184.108.40.206 Magnetic Measurements
If data from magnetic measurements are presented, the manuscript must provide a thorough description of the experimental details pertaining to how the sample was measured (in a gelatin capsule, Teflon capsule, as a powder, etc.). If the data have been corrected for sample or sample-holder diamagnetism, the diamagnetic correction term must be provided and the manner in which it was determined (e.g., calculated using Pascal’s constants, measured) must be stated. Any fit of magnetic data [e.g., χ(T), χ(1/T), χT(T), μ(T), M(H), etc.] to an analytical expression must be accompanied by the Hamiltonian from which the analytical expression is derived, the analytical expression itself, and the fitting parameters. If the expression is lengthy, it may be included in the Electronic Supplementary Information instead of within the main manuscript text. Its inclusion as supplementary information should be noted in the "Electronic Supplementary Information" paragraph at the end of the manuscript.
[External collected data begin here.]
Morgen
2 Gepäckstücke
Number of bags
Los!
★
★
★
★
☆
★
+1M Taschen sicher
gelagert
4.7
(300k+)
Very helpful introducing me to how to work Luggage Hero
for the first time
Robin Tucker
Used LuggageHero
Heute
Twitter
When an exchange coupling constant (J) is quoted in the abstract, the form of the Hamiltonian must also be included in the abstract.
3.1.4 Nano-sized materials (e.g. quantum dots, nanoparticles, nanotubes, nanowires)
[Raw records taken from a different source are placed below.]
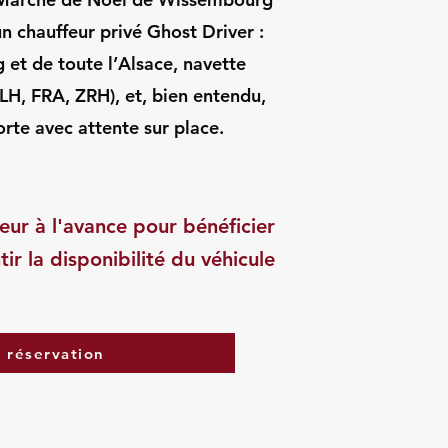
 chauffeur privé Ghost Driver :
et de toute l’Alsace, navette
H, FRA, ZRH), et, bien entendu,
rte avec attente sur place.
eur à l'avance pour bénéficier
tir la disponibilité du véhicule
a réservation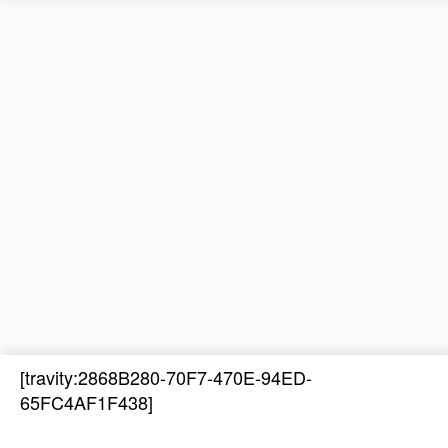
[travity:2868B280-70F7-470E-94ED-
65FC4AF1F438]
It is essential that the authors not only provide detailed characterisation on individual objects (see Section 3.1.3) but also a comprehensive characterisation of the bulk composition. Characterisation of the bulk of the sample could require determination of the chemical composition and size distribution over large portions of the sample.
3.1.5 Biomolecules (e.g. enzymes, proteins, DNA/RNA, oligosaccharides, oligonucleotides)
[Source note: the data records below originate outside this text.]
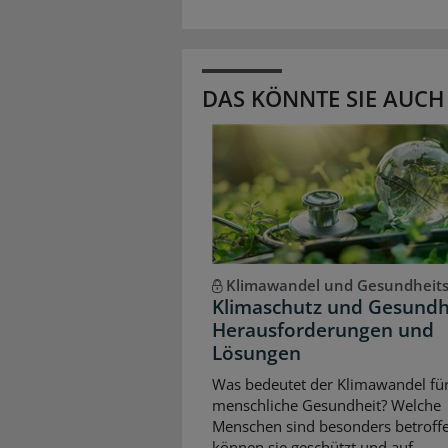
DAS KÖNNTE SIE AUCH
Klimawandel und Gesundheit
Klimaschutz und Gesundh
Herausforderungen und
Lösungen
Was bedeutet der Klimawandel für
menschliche Gesundheit? Welche
Menschen sind besonders betroffe
können sie geschützt und auf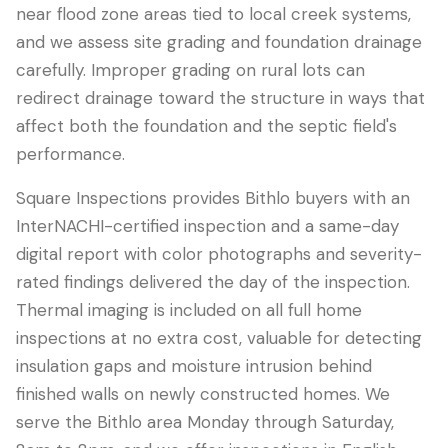
near flood zone areas tied to local creek systems,
and we assess site grading and foundation drainage
carefully. Improper grading on rural lots can
redirect drainage toward the structure in ways that
affect both the foundation and the septic field's
performance.
Square Inspections provides Bithlo buyers with an
InterNACHI-certified inspection and a same-day
digital report with color photographs and severity-
rated findings delivered the day of the inspection.
Thermal imaging is included on all full home
inspections at no extra cost, valuable for detecting
insulation gaps and moisture intrusion behind
finished walls on newly constructed homes. We
serve the Bithlo area Monday through Saturday,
Authors should provide rigorous evidence for the identity and purity of the biomolecules described. The techniques that may be employed to substantiate identity include mass spectrometry, LC-MS, sequencing data (for proteins and oligonucleotides), high field 1H or 13C NMR spectroscopy, or X-ray crystallography. Purity must be established by one or more of the following: HPLC, gel electrophoresis, capillary electrophoresis, or high field 1H or 13C NMR spectroscopy. Sequence verification also needs to be carried out for nucleic acid cases involving molecular biology including all mutants; for new protein or gene sequences, the entire sequence must be provided. For organic synthesis involving DNA, RNA oligonucleotides, their derivatives or mimics, purity must be established using HPLC and mass spectrometry as a minimum. For new derivatives comprising modified monomers, the usual organic chemistry analytical requirements for the novel monomer must be provided (see Section 3.1.1). It is not, however, necessary to provide this level of characterisation for the oligonucleotide into which the novel monomer is incorporated.
3.2 Computational results
Authors must provide sufficient information to enable readers to reproduce any computational results. If software was used for calculations and is generally available, it must be properly cited in the Notes and References. References to the methods upon which the software is based must also be provided. Equations, data, geometric parameters/coordinates, or other numerical parameters essential to reproduction of the computational results (or adequate references when available in the open literature) must be provided. Authors who report the results of electronic structure calculations in relative energies should also include in Electronic Supplementary Information the absolute energies obtained directly from the computational output files. Computational results obtained using methods, parameters, or input data that are not adequately described in the manuscript or in the referenced literature are not acceptable for publication.